What is Data Science? In general, Data is perceived as the information obtained from various relevant sources. Data Science (also called as Data-driven science) is the incorporation of scientific methods into the obtained data for the purpose of extracting different forms of knowledge which can be classified into Structured or Unstructured.
The ultimate aim of Data Science is to consolidate or unify data analysis, statistics and their related methods. Data Science is studied and interpreted by the employment of different areas of information science, computer science, mathematics, and statistics. Further, the process gains a deeper insight with the sub-domains of data mining, visualization, databases, cluster analysis, classification and machine learning.
Skills required in Data Science
The techniques involved in data science for the purpose of multidisciplinary blending of a data interface, developing algorithm and technology can be mastered by learning the key skills required to solve analytically complex issues.
The basic understanding of tools such as statistical programming language like python or R and database querying language like SQL is mandatory. It is also highly recommended to study the frameworks involved in statistics for a data scientist. The method can be least expected in firms that are not data-focused where the stakeholders would be seeking the advice of a data scientist to make decisions and therefore to design and evaluate experiments.
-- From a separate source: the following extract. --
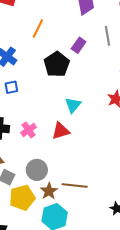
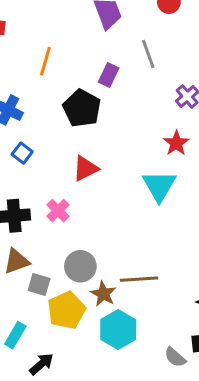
blue square: (11, 87) -> (22, 153), turned -32
cyan triangle: (73, 105) -> (159, 186), moved, size x1.4
red triangle: (61, 131) -> (85, 168), moved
Machine learning, Multivariable calculus and Linear algebra help attain the greater level of data science. Machine learning is vital to deal with a large amount of data, especially for data-driven companies. The methods include random forests, k-nearest neighbors, ensemble methods and the entire machine learning buzzwords. On the other hand, multivariable calculus and linear algebra are the basics for a lot of these techniques.
One of the important skills for a data scientist to have is Data Munging. It is the process of dealing with the limitations observed in a data. Date formatting, inconsistent string formats, and missing values are some of the occurrences.
As in any other medium, visualization and communication play an integral part in Data science. Data visualization and communication refers to the description of findings or the way a particular technique works for the audience, both technical and non-technical. Visualization tools such as d3.js and ggplot can be used to learn the techniques. It is also equally important to understand and study the basic principles that are associated with communicating information and encoding data.
A significant amount of software engineering skills can be an added advantage in the field of data science as the job needs the potential development of data-driven products and a lot of data logging.
Role of a Data Scientist
Primary responsibilities of a Data Scientist are to work on the process related to the design and development of new data, data mining, modeling, and production. The determination and development of novel ways or techniques to search quality, data and predictive capabilities add to the strength of effective data science management.
Not only developing new data sources but also preserving the existing data sources is very important in Data Science. The task includes interpretation of data studies and product experiments. Additional responsibilities include the development of algorithms, prototypes, and proof of concepts, algorithms, custom analysis and predictive models.
Scope of Data Science
A leading US online portal has officially released the reports that Data Science is the most sought outfield in the USA, especially after the big data and analytics revolution. Many organizations are on the constant lookout for potential data science candidates.
With respect to the city, experience, skill, employer and the nature of the job, Data Scientists are paid between $63,847 and $128,419 (according to the recent survey conducted by payscale.com).